BEGIN Provided information

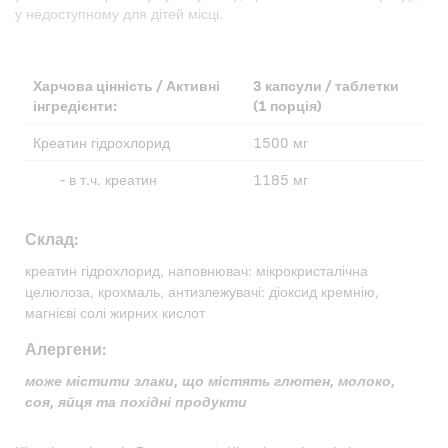
у недоступному для дітей місці.
Харчова цінність / Активні
3 капсули / таблетки
інгредієнти:
(1 порція)
Креатин гідрохлорид
1500 мг
- в т.ч. креатин
1185 мг
Склад:
креатин гідрохлорид, наповнювач: мікрокристалічна
целюлоза, крохмаль, антизлежувачі: діоксид кремнію,
магнієві солі жирних кислот
Алергени:
може містити злаки, що містять глютен, молоко,
соя, яйця та похідні продукти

END Provided information

Task
An exact reproduction of the data is needed, with no pictures included.

Result
у недоступному для дітей місці.
Харчова цінність / Активні
3 капсули / таблетки
інгредієнти:
(1 порція)
Креатин гідрохлорид
1500 мг
- в т.ч. креатин
1185 мг
Склад:
креатин гідрохлорид, наповнювач: мікрокристалічна
целюлоза, крохмаль, антизлежувачі: діоксид кремнію,
магнієві солі жирних кислот
Алергени:
може містити злаки, що містять глютен, молоко,
соя, яйця та похідні продукти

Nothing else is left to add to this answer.